__Task to carry out__.
Go through the data from its first line and retype each line, stopping once the line containing "или обед, чтобы порадовать себя и своих" has been retyped.

[Data provided Boundary: Start]

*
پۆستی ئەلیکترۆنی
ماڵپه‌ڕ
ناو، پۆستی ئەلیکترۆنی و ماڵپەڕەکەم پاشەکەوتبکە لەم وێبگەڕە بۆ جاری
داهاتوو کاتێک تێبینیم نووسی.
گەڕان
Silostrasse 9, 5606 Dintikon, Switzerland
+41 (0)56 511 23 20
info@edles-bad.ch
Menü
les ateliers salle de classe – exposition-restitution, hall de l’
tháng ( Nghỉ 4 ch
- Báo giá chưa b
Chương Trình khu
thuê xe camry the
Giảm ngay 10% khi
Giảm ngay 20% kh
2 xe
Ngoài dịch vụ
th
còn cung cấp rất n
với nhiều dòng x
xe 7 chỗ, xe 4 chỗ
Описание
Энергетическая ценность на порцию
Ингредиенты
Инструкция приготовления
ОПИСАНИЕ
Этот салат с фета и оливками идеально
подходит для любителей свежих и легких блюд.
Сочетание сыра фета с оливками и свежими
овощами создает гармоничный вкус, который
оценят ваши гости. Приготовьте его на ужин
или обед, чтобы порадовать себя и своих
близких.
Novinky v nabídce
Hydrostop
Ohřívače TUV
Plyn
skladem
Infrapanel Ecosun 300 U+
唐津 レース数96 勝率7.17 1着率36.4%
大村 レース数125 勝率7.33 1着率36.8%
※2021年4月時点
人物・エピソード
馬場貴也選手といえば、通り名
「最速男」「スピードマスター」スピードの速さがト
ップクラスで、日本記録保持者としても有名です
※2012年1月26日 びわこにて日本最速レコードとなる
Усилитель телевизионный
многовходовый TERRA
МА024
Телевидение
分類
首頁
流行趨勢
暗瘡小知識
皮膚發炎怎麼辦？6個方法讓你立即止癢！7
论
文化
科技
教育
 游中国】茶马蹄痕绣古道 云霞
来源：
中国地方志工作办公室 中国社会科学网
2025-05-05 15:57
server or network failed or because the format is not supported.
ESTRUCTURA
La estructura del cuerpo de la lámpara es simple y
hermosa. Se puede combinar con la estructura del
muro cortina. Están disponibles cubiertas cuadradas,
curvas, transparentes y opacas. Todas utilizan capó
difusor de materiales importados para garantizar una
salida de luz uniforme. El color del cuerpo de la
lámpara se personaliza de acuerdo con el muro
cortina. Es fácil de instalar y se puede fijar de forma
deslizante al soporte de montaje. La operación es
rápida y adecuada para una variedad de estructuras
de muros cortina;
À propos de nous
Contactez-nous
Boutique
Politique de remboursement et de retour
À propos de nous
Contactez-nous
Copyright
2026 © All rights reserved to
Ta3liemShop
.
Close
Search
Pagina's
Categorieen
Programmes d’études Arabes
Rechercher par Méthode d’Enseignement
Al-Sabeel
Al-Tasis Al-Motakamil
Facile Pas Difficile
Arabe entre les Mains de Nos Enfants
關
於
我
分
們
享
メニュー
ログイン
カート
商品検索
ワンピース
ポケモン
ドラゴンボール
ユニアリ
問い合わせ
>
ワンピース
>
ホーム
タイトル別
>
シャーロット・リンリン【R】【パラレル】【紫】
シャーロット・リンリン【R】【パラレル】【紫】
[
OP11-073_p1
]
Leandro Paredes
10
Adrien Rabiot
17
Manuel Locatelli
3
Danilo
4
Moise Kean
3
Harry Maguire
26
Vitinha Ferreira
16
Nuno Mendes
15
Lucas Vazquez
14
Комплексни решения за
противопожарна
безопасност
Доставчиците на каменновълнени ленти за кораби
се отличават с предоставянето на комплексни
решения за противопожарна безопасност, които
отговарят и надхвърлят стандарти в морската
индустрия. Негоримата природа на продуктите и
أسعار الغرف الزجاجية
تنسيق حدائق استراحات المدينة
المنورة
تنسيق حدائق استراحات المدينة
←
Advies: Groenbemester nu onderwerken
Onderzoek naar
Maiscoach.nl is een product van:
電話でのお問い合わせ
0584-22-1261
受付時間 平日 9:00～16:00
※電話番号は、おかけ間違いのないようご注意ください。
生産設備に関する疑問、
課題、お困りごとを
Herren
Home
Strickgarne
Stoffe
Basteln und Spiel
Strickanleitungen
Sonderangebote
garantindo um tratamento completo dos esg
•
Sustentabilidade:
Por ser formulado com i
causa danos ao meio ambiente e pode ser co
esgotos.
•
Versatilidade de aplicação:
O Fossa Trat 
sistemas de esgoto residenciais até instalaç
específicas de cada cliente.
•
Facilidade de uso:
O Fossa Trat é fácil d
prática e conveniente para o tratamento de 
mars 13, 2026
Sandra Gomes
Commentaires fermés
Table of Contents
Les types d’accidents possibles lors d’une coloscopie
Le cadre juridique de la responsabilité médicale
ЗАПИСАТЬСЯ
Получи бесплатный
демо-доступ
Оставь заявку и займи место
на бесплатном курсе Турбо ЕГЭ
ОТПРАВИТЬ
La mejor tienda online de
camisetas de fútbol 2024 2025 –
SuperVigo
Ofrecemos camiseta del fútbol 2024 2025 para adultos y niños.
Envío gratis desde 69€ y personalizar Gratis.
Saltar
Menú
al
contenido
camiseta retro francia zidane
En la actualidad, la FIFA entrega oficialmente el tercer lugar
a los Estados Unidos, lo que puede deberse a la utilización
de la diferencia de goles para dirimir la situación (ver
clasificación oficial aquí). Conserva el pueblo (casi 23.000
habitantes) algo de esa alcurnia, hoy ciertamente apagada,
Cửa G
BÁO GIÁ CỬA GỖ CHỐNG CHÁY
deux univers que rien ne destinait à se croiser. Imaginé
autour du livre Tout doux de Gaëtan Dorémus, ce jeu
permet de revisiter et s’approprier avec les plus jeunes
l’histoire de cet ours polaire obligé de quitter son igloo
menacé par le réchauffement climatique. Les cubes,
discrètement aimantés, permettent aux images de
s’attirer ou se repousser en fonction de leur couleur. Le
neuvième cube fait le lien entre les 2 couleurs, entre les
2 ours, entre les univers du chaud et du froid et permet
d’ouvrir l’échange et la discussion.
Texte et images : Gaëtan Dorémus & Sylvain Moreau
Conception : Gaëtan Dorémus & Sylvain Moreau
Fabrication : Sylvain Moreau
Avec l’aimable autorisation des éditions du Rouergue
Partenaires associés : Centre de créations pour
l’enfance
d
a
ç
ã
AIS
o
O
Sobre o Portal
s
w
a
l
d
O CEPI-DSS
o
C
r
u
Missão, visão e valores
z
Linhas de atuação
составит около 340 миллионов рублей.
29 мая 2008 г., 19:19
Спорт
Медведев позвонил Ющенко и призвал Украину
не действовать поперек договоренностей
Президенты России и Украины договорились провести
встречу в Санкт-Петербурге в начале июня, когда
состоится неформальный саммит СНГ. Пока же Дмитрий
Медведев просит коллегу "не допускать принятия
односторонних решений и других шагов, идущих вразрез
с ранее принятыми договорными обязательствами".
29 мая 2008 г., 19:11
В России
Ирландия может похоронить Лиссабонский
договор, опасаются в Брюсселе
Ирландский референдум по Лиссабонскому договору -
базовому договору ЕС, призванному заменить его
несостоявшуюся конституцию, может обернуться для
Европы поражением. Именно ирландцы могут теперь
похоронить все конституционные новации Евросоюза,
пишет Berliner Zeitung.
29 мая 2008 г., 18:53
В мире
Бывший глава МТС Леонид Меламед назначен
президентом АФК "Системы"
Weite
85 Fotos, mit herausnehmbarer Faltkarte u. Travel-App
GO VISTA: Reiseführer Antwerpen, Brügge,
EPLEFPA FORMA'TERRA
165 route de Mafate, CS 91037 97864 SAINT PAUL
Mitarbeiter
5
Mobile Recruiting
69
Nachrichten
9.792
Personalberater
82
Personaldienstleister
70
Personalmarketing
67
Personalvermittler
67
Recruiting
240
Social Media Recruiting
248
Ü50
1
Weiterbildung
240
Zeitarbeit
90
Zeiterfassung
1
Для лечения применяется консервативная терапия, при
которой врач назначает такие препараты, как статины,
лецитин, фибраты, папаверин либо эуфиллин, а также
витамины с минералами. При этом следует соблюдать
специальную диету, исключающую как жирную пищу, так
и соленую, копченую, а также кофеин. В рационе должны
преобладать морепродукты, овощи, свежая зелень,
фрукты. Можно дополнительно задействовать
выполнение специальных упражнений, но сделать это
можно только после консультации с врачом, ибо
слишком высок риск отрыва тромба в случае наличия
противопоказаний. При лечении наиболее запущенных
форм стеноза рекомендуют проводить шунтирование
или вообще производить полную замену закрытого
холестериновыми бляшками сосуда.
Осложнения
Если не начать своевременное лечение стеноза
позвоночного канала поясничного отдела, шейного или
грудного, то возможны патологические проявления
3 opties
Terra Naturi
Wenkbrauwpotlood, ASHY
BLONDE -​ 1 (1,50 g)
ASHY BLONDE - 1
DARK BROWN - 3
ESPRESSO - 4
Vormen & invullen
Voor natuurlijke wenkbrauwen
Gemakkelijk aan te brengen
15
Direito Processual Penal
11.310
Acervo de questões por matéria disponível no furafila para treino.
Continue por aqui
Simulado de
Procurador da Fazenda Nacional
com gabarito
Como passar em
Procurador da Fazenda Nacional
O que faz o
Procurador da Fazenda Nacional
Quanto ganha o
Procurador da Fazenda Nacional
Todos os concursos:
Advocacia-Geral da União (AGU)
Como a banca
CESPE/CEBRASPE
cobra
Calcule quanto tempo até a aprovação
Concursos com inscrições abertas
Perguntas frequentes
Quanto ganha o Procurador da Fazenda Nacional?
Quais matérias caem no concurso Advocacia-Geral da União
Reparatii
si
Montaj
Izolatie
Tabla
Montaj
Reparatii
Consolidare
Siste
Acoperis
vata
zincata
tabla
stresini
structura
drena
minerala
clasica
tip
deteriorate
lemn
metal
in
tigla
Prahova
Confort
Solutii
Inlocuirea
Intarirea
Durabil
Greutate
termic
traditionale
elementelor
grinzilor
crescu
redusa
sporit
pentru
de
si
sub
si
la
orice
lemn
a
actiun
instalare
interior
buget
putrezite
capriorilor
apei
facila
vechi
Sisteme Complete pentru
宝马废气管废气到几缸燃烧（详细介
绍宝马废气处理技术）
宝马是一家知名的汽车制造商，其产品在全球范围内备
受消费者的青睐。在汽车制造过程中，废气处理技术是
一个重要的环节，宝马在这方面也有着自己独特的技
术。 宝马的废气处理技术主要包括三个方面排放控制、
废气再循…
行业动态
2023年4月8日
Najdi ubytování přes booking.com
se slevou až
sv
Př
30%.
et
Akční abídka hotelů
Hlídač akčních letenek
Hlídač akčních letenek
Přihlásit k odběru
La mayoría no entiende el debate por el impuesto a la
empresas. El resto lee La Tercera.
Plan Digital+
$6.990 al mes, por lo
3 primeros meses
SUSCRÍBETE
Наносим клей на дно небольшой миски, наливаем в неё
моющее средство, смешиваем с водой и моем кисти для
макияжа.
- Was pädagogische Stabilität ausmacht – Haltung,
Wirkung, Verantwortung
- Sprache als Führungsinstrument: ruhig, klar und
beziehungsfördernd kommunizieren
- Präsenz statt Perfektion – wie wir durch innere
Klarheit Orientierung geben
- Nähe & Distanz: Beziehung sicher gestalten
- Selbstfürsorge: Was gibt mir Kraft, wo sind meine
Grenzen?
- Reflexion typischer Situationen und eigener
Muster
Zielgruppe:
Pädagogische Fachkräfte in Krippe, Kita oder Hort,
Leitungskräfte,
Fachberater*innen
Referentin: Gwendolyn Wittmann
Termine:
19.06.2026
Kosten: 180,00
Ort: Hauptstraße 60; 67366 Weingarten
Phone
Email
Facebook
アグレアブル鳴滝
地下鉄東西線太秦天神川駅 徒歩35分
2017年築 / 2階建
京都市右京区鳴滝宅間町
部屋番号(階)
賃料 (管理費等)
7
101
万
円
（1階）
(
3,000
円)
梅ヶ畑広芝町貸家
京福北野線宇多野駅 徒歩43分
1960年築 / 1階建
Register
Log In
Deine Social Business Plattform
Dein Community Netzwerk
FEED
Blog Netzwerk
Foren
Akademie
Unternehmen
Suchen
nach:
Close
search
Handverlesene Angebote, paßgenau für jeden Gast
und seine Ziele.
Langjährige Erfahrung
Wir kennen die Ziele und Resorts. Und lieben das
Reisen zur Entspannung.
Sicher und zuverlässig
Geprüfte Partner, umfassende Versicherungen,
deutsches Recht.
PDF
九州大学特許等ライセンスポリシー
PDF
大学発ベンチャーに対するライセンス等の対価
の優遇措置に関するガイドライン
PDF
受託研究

[Data provided Boundary: End]

__Result below__.
*
پۆستی ئەلیکترۆنی
ماڵپه‌ڕ
ناو، پۆستی ئەلیکترۆنی و ماڵپەڕەکەم پاشەکەوتبکە لەم وێبگەڕە بۆ جاری
داهاتوو کاتێک تێبینیم نووسی.
گەڕان
Silostrasse 9, 5606 Dintikon, Switzerland
+41 (0)56 511 23 20
info@edles-bad.ch
Menü
les ateliers salle de classe – exposition-restitution, hall de l’
tháng ( Nghỉ 4 ch
- Báo giá chưa b
Chương Trình khu
thuê xe camry the
Giảm ngay 10% khi
Giảm ngay 20% kh
2 xe
Ngoài dịch vụ
th
còn cung cấp rất n
với nhiều dòng x
xe 7 chỗ, xe 4 chỗ
Описание
Энергетическая ценность на порцию
Ингредиенты
Инструкция приготовления
ОПИСАНИЕ
Этот салат с фета и оливками идеально
подходит для любителей свежих и легких блюд.
Сочетание сыра фета с оливками и свежими
овощами создает гармоничный вкус, который
оценят ваши гости. Приготовьте его на ужин
или обед, чтобы порадовать себя и своих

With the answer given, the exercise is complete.